Eine dieser – ich glaube, es sind fünf insgesamt – staatlichen Schulen, ist die Schule Nummer 20, ehemals Karl-Liebknecht-Schule und heutige Montessori-Gesamtschule in Potsdam (ein Schulversuch im Auftrag des Ministeriums für Bildung, Jugend und Sport des Landes Brandenburg). Sie ist eine staatliche Regelschule von der ersten bis zur zehnten Klasse für etwa 500 Schülerinnen und Schüler im Alter von sechs bis 16 Jahren. Seit 2005 ist sie Ganztagsschule. Ihr Konzept ist an den pädagogischen Grundsätzen von Maria Montessori orientiert.
Maria Montessori (1870–1952), Italienerin, Pädagogin, Anthropologin und Ärztin, befasste sich als junge Frau mit den medizinisch-pädagogischen Arbeiten der beiden französischen Ärzte Gaspar Itard (1774–1838) und Edouard Séguin (1812–1880). Itard konnte im Fahrtwind der Französischen Revolution eine Pädagogik für geistig Behinderte und Taubstumme entwickeln, er galt als der Experte der Sprachlosigkeit und war der Erzieher des „wilden Kindes“ Viktor. Séguin war sein Schüler, fand ebenfalls vorübergehend gute Forschungs- und Arbeitsbedingungen durch die 1848er Revolution, bei der er aktiv war, emigrierte dann nach Amerika. Er ist der Begründer der wissenschaftlichen Geistigbehindertenpädagogik.
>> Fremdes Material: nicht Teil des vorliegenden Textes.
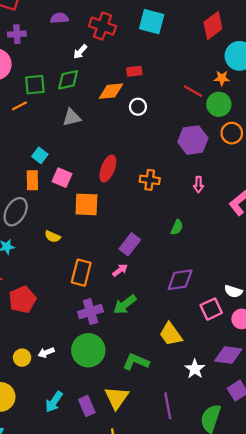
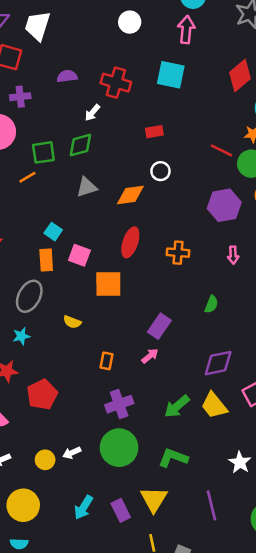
orange diamond: (111, 91) -> (130, 195), moved
orange rectangle: (81, 273) -> (107, 361), size x0.6
green arrow: (125, 304) -> (177, 406), moved
yellow trapezoid: (171, 334) -> (214, 405), moved

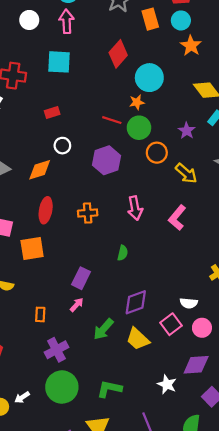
white circle: (130, 22) -> (29, 20), moved
purple hexagon: (224, 205) -> (107, 160), moved
pink arrow: (233, 255) -> (135, 208), size x1.5
green arrow: (177, 406) -> (103, 329), moved

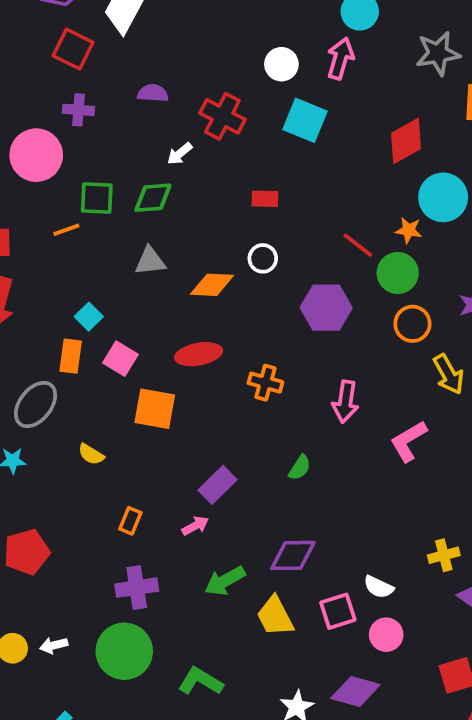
white circle: (29, 20) -> (281, 64), moved
red ellipse: (46, 210) -> (199, 354), turned 50

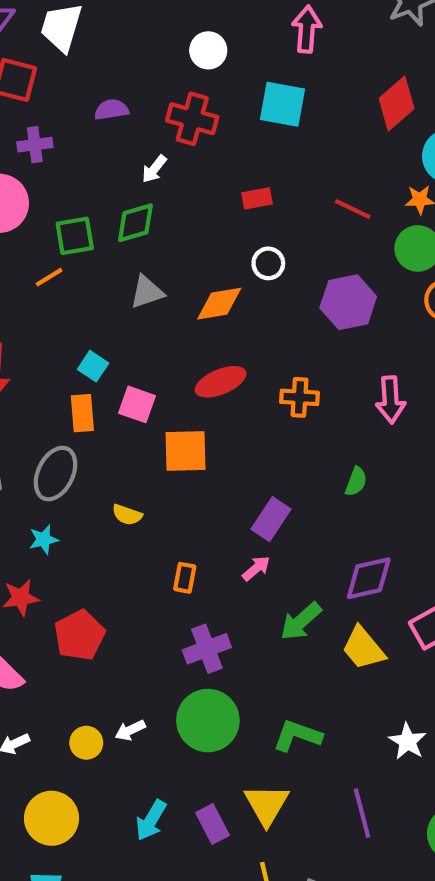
white circle: (281, 64) -> (208, 50), moved
red line: (358, 245) -> (353, 209), moved

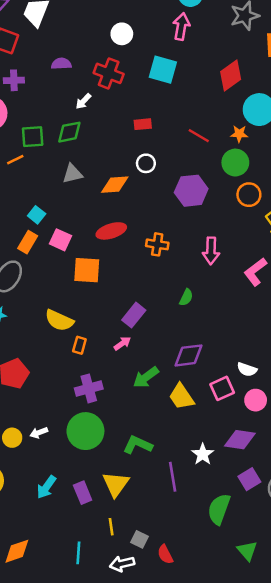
orange rectangle: (82, 413) -> (28, 242), turned 30
yellow semicircle: (127, 515) -> (59, 320), moved, size x1.6
purple line: (362, 813) -> (173, 477), moved

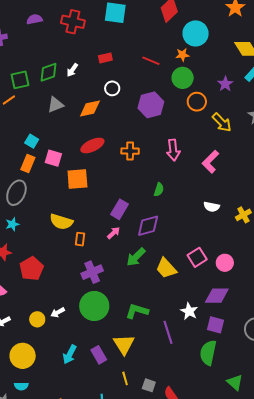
white arrow: (83, 101) -> (72, 70), moved
purple diamond: (188, 355) -> (148, 226), moved
white semicircle: (247, 369) -> (212, 207), moved
purple square: (249, 479) -> (216, 325), moved, turned -36

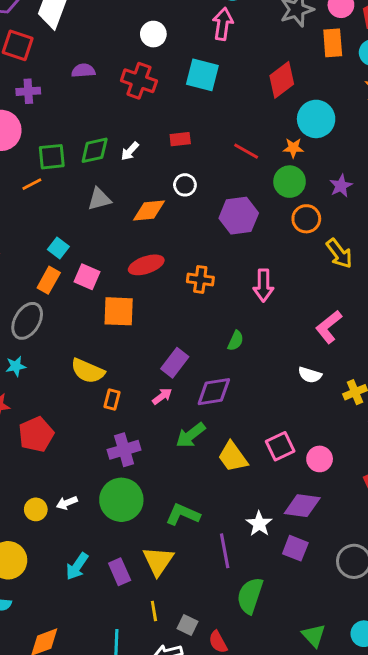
purple star: (225, 84) -> (341, 186), moved
pink L-shape: (210, 162) -> (329, 327), moved
green semicircle: (208, 353) -> (250, 596), moved

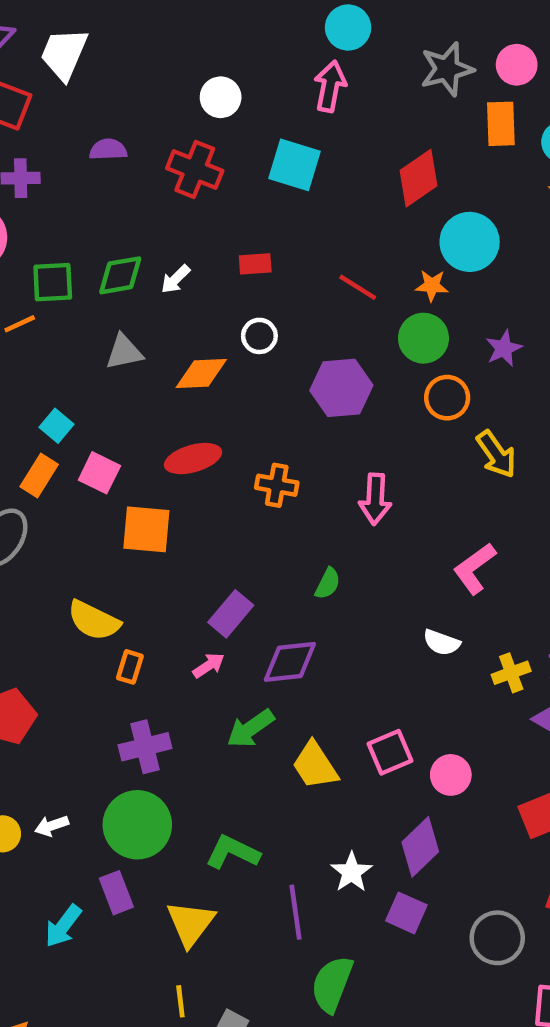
purple diamond: (302, 506) -> (420, 847), turned -54
purple rectangle: (120, 572) -> (116, 893), moved

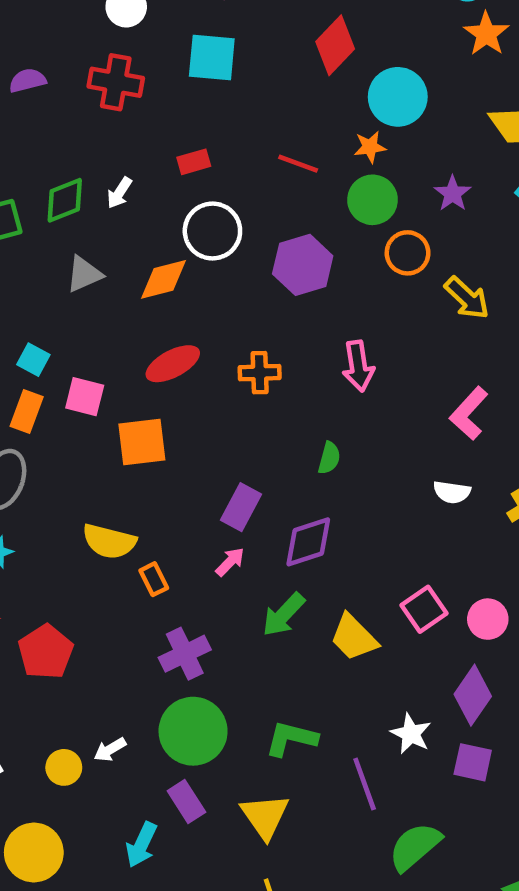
white circle: (259, 336) -> (212, 231), size x1.6
orange rectangle: (130, 667) -> (154, 579), turned -32
green semicircle: (332, 984) -> (415, 847), turned 40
Montessori nutzte und erweiterte Theorie und Instrumentarium der beiden und hatte ihre ersten großen Bildungserfolge mit geistig Behinderten, danach erst erweiterte sie ihre Erfahrungen zu einem allgemeinen pädagogischen Modell, in dem nicht Erziehung im Mittelpunkt steht, sondern die behutsame und intelligente Hilfestellung für die Kinder auf ihrem Weg zu Wissen und Welterkenntnis. Ihre Methode fand zahlreiche begeisterte Bewunderer und Anhänger, unter anderen auch Freud, Tagore, Mahatma Gandhi, de Vries oder auch Bell, der nicht nur der Erfinder des Telefons, sondern auch Taubstummenlehrer war, er gründete die erste Montessori-Schule Amerikas. Die weltweite Ausbreitung der Montessori-Pädagogik zeigt, dass hier ein allgemein verbindlicher Puls ertastet wurde, der unter allen nationalen Unterschieden klopft.
Für die Schüler der Montessori-Schule in Potsdam bedeuten all die historischen Vorarbeiten: anschauliches, individuelles, freiheitliches Lernen statt Frontalunterricht und Paukerei; verbale Beurteilung bis Klasse acht statt Ziffernnoten; keinerlei Aussonderung nach Leistungskriterien (Fehlerfreudigkeit ist ausdrücklich erlaubt); gemeinsames Lernen in jahrgangsgemischten Klassen bis zur achten Klasse. Großer Wert wird gelegt auf freundliche Umgangsweisen und Respekt vor dem Anderssein (zum Beispiel gegenüber den behinderten Mitschülern), überhaupt wird auf eine grundsätzliche Vermittlung von Friedfertigkeit und Frieden sehr geachtet. Das war auch ein zentrales Thema Montessoris, und an diesem Punkt herrscht vollkommene Übereinstimmung mit Karl Liebknecht und seinen Anstrengungen für eine antimilitaristische Erziehung der Jugend. All das bewerkstelligt ein westöstliches Lehrerkollegium, das sich gemeinsam mit den Schülern und Eltern vor einigen Jahren an die Arbeit gemacht hat. Entstanden ist eine Schule, die nicht nur etwas lehrt, sondern auch unentwegt lernt, in der nicht nur auf die Selbstentwicklungskräfte der Kinder, sondern auch auf die der Lehrer vertraut wird. Sie müssen nicht nur taktvolle Pädagogen mit breitem Fachwissen sein, sie müssen auch, ohne die Konkurrenz anzustacheln und ohne Hilfe der üblichen Disziplinierungsmaßnahmen wie Notenvergabe, Lob, Tadel, Strafe, die Kinder zum selbstständigen Lernen animieren. Sie müssen sich damit arrangieren, dass ihre Rolle nicht mehr die des übermächtigen Zentralgestirns innerhalb der Klasse ist, sondern die des zurückhaltenden, aber aufmerksamen Beobachters beim jeweils individuellen Lernprozess. Es geht um die Herstellung eines Klimas der Inspiration, Ruhe und Muse zum Lernen.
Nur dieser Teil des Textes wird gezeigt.